Natella et al. (2008) examined ten healthy subjects who drank 200 ml coffee, containing 180 mg caffeine, or a capsule of caffeine with 200 ml of water. Platelets were collected at baseline, 30 and 60 minutes post coffee drinking. Platelet aggregation testing was performed using collagen, arachidonic acid (AA) and ADP. Results showed that coffee drinking inhibited collagen from baseline at 30 min and AA at 60 minutes induced platelet aggregation. Caffeine intake from the capsule did not affect platelet aggregation with any of the agonists. Coffee consumption induced a significant increase of platelet phenolic acids (likely present as glucuronate and sulphate derivatives), caffeic acid, the principal phenolic acid in coffee. Caffeine was not detectable in platelets. Results showed that coffee drinking decreases platelet aggregation and induces a significant increase in phenolic acid platelet concentration. However, the antiplatelet effect of coffee is independent of caffeine and could be due to the interaction of coffee phenolic acids with the intracellular signaling network leading to platelet aggregation.10


CONCLUSION:

It has been said that you are what you eat! More and more reasons to stay within moderation for your choices. There is overwhelming evidence that the most impacted parameter of coagulation is platelet activation. Balancing your choices and keeping triggers to a minimum will ensure that your platelet activation is kept in check.



References:

  1. Marco Witkowski, Ina Nemet, Xinmin S Li, Jennifer Wilcox, Marc Ferrell, Hassan Alamri, Nilaksh Gupta, Zeneng Wang, Wai Hong Wilson Tang, Stanley L Hazen, Xylitol is prothrombotic and associated with cardiovascular risk, European Heart Journal, June 2024.
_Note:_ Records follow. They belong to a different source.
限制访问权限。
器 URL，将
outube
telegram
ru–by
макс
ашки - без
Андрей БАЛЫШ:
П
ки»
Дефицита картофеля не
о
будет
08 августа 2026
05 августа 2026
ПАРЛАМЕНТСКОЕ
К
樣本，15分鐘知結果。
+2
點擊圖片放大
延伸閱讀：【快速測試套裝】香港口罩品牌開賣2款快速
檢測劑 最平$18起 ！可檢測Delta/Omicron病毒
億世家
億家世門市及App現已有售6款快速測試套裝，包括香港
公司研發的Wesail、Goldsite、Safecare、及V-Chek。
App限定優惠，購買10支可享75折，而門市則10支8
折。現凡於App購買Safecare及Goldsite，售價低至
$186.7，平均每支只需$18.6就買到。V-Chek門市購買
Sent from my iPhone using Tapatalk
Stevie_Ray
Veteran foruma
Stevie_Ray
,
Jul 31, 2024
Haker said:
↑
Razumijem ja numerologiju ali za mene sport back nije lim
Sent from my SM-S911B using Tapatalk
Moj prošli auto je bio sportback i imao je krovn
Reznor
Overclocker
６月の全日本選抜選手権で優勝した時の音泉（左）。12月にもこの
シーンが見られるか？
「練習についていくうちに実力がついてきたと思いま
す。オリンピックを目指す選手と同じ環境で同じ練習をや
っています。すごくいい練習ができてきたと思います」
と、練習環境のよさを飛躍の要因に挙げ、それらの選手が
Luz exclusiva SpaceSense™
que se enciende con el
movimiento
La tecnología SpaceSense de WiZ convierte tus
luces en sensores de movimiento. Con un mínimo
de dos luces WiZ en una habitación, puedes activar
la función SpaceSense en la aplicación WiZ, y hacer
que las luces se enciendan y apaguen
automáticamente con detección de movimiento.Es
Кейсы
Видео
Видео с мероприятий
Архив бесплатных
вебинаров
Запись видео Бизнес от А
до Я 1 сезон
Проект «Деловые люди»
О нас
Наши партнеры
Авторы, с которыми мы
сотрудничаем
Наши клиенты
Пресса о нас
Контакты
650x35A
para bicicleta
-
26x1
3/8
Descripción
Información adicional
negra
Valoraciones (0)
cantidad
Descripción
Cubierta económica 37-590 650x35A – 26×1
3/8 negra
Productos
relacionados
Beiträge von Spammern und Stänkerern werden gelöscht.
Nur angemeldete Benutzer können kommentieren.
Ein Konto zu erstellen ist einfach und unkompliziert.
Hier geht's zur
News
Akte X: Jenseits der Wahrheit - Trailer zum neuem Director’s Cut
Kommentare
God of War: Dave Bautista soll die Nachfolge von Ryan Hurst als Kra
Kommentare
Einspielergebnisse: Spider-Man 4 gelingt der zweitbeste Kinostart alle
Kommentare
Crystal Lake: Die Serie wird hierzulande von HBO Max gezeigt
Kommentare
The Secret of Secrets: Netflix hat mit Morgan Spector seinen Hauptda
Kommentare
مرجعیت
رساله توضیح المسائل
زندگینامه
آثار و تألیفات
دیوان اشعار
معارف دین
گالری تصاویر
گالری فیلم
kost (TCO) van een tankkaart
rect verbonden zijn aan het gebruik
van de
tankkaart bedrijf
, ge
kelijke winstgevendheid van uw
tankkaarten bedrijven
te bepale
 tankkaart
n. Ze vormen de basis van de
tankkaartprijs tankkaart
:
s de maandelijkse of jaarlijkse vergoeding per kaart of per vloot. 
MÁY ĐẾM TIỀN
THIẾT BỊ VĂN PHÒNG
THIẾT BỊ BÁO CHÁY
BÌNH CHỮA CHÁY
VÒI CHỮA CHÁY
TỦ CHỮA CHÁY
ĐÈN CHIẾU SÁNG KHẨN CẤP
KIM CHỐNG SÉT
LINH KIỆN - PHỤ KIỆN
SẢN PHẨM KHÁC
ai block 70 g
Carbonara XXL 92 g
  2. Foods that Prevent Blood Clots, American Blood Clot Association, May 27,2022 https://bloodclot.org/foods-that-prevent-blood-clots/
  3. Inflammation, Diet, Health, and Clots: What You Need to Know, July 2021, https://thrombosis.org/2020/11/inflammation-diet-health-need-know/
  4. Jari Petäjä,, Inflammation and coagulation. An overview,Thrombosis Research, Volume 127, Supplement 2, 2011,Pages S34-S37,
  5. Ilse A. C. Arnoldussen1,2,* and Renger F. Witkamp1Effects of Nutrients on Platelet Function: A Modifiable Link between Metabolic Syndrome and Neurodegeneration? Biomolecules. 2021 Oct; 11(10): 1455.
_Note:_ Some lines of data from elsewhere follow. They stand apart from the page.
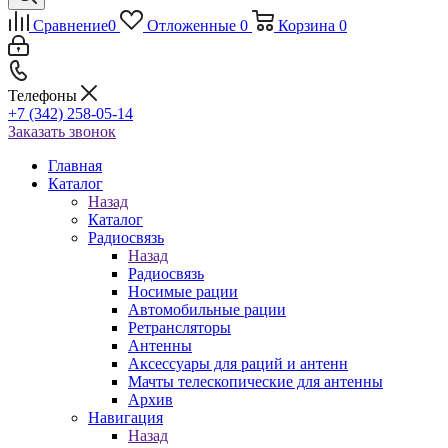
Сравнение
0
Отложенные
0
Корзина
0
Телефоны
+7 (342) 258-05-14
Заказать звонок
Главная
Каталог
Назад
Каталог
Радиосвязь
Назад
Радиосвязь
Носимые рации
Автомобильные рации
Ретрансляторы
Антенны
Аксессуары для раций и антенн
Мачты телескопические для антенны
Архив
Навигация
Назад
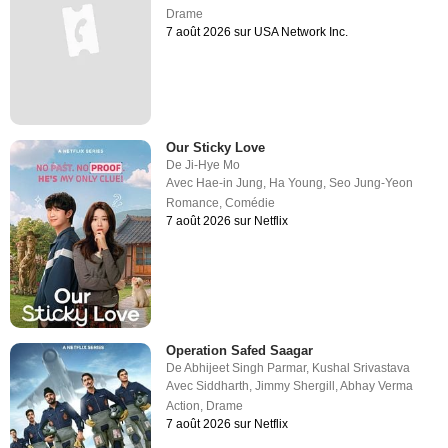
Drame
7 août 2026 sur USA Network Inc.
Our Sticky Love
De
Ji-Hye Mo
Avec
Hae-in Jung
,
Ha Young
,
Seo Jung-Yeon
Romance
,
Comédie
7 août 2026 sur Netflix
Operation Safed Saagar
De
Abhijeet Singh Parmar
,
Kushal Srivastava
Avec
Siddharth
,
Jimmy Shergill
,
Abhay Verma
Action
,
Drame
7 août 2026 sur Netflix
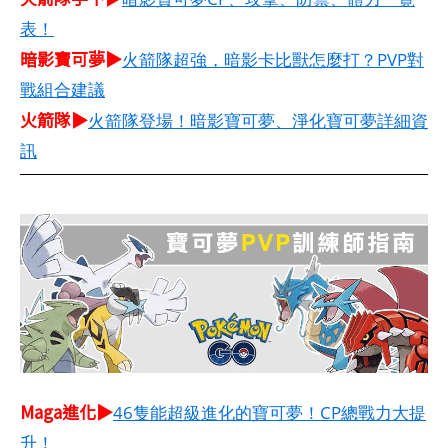
表！
暗影寶可夢▶
火箭隊超強，暗影卡比獸怎麼打？PVP對
戰組合建議
火箭隊▶
火箭隊登場！暗影寶可夢、淨化寶可夢詳細資
訊
Maga進化▶
46隻能超級進化的寶可夢！CP總戰力大提
升！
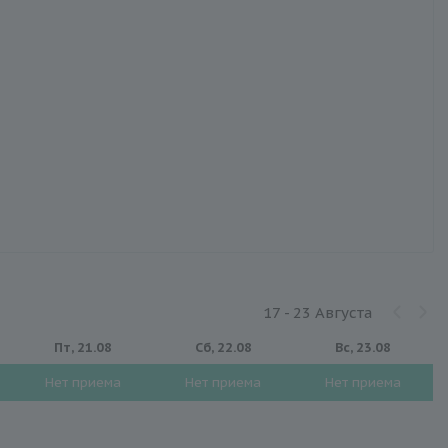
17 - 23 Августа
Пт, 21.08
Сб, 22.08
Вс, 23.08
Нет приема
Нет приема
Нет приема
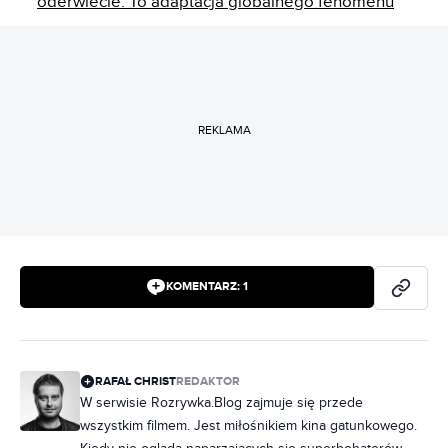
oderwiecie. To adaptacja globalnego fenomenu
REKLAMA
KOMENTARZ:
1
RAFAŁ CHRIST
REDAKTOR
W serwisie Rozrywka.Blog zajmuje się przede
wszystkim filmem. Jest miłośnikiem kina gatunkowego.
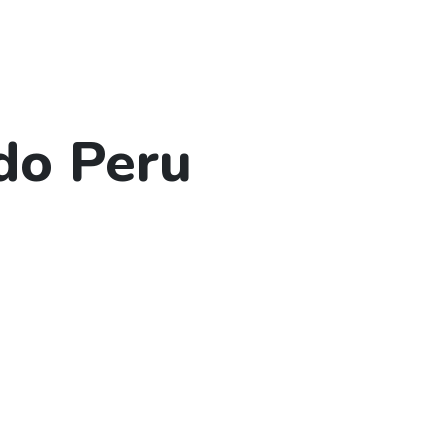
do Peru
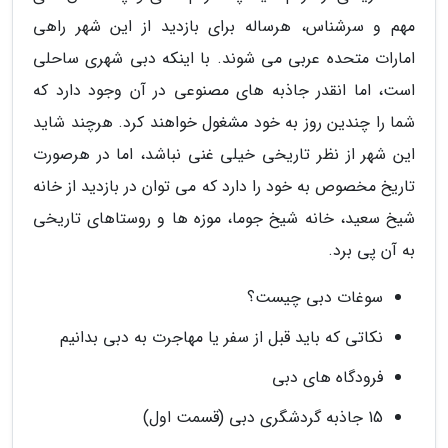
مهم و سرشناس، هرساله برای بازدید از این شهر راهی
امارات متحده عربی می شوند. با اینکه دبی شهری ساحلی
است، اما انقدر جاذبه های مصنوعی در آن وجود دارد که
شما را چندین روز به خود مشغول خواهند کرد. هرچند شاید
این شهر از نظر تاریخی خیلی غنی نباشد، اما در هرصورت
تاریخ مخصوص به خود را دارد که می توان در بازدید از خانه
شیخ سعید، خانه شیخ جوما، موزه ها و روستاهای تاریخی
به آن پی برد.
سوغات دبی چیست؟
نکاتی که باید قبل از سفر یا مهاجرت به دبی بدانیم
فرودگاه های دبی
15 جاذبه گردشگری دبی (قسمت اول)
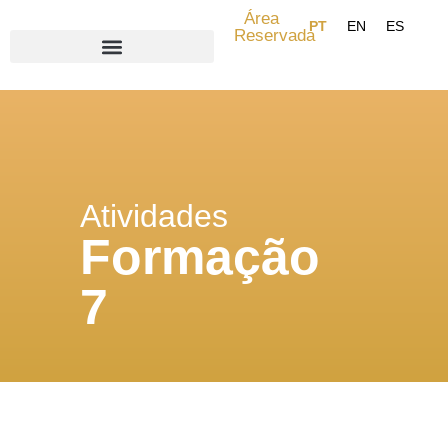
Área
Reservada
Search for:
Atividades
Formação
7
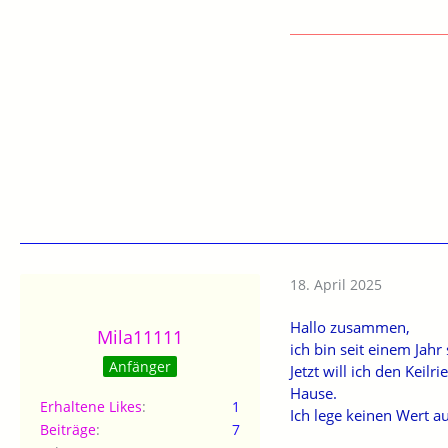
18. April 2025
Hallo zusammen,
Mila11111
ich bin seit einem Jahr 
Anfänger
Jetzt will ich den Ke
Hause.
Erhaltene Likes
1
Ich lege keinen Wert a
Beiträge
7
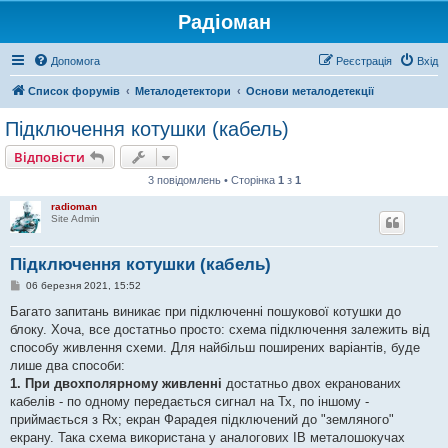
Радіоман
Допомога
Реєстрація
Вхід
Список форумів
Металодетектори
Основи металодетекції
Підключення котушки (кабель)
Відповісти
3 повідомлень • Сторінка
1
з
1
radioman
Site Admin
Підключення котушки (кабель)
П
06 березня 2021, 15:52
о
в
Багато запитань виникає при підключенні пошукової котушки до
і
блоку. Хоча, все достатньо просто: схема підключення залежить від
д
о
способу живлення схеми. Для найбільш поширених варіантів, буде
м
лише два способи:
л
е
1. При двохполярному живленні
достатньо двох екранованих
н
кабелів - по одному передається сигнал на Тх, по іншому -
н
я
приймається з Rх; екран Фарадея підключений до "земляного"
екрану. Така схема використана у аналогових IB металошокучах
  6. Bonvissulo, D and DerSarkissian,C., Foods to Help Prevent DVT, March 23, 2023, https://www.webmd.com/dvt/foods-help-prevent-dvt
  7. Yan Yang 1, Zhenyin Shi, Adili Reheman, Joseph W Jin, Conglei Li, Yiming Wang, Marc C Andrews, Pingguo Chen, Guangheng Zhu, Wenhua Ling, Heyu Ni, Plant food delphinidin-3-glucoside significantly inhibits platelet activation and thrombosis: novel protective roles against cardiovascular diseases, PLoS One, 2012;7(5):e37323.
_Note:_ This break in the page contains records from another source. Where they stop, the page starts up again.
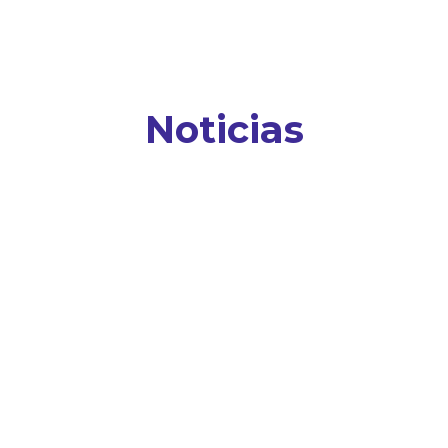
Noticias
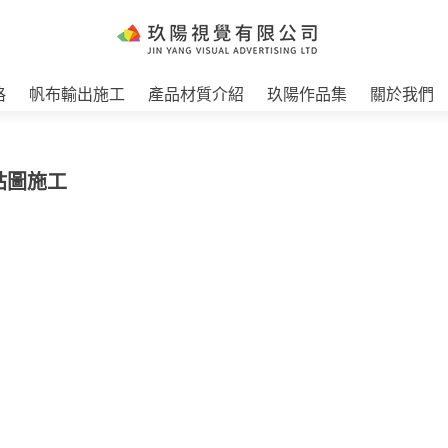
格
帆布輸出施工
產品材質介紹
玖陽作品集
關於我們
貼圖施工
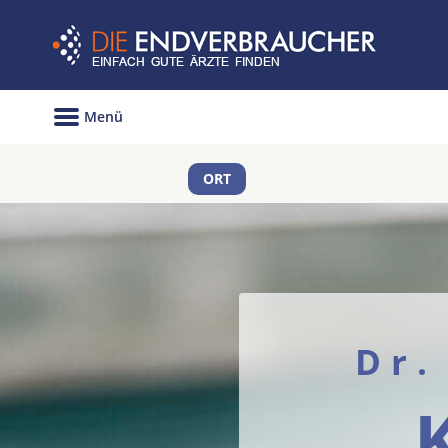
Menü
ORT
Dr.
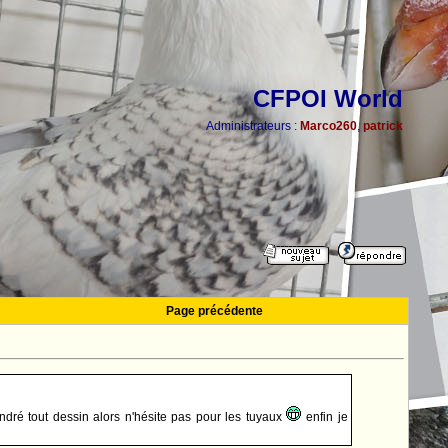
CFPOI World
Administrateurs :
Marco260
,
patrick
Page précédente
endré tout dessin alors n'hésite pas pour les tuyaux
enfin je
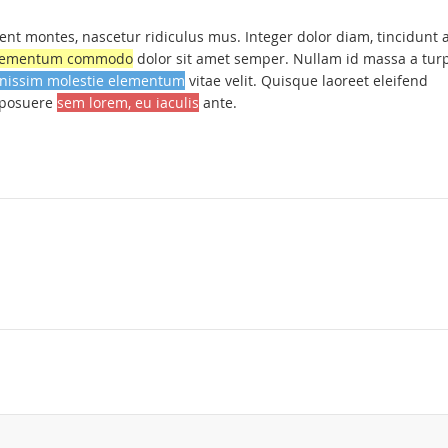
nt montes, nascetur ridiculus mus. Integer dolor diam, tincidunt 
elementum commodo
dolor sit amet semper. Nullam id massa a turp
nissim molestie elementum
vitae velit. Quisque laoreet eleifend
n posuere
sem lorem, eu iaculis
ante.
  8. Beata Olas , Magdalena BryśI, Effects of coffee, energy drinks and their components on hemostasis: The hypothetical mechanisms of their action, Food Chem Toxicol, 2019 May:127:31-41.
  9. Yuan S, Carter P, Mason AM, Burgess S, Larsson SC. Coffee Consumption and Cardiovascular Diseases: A Mendelian Randomization Study. Nutrients. 2021 Jun 28;13(7):2218.
  10. Natella F, Nardini M, Belelli F, Pignatelli P, Di Santo S, Ghiselli A, Violi F, Scaccini C. Effect of coffee drinking on platelets: inhibition of aggregation and phenols incorporation. Br J Nutr. 2008 Dec;100(6):1276-82.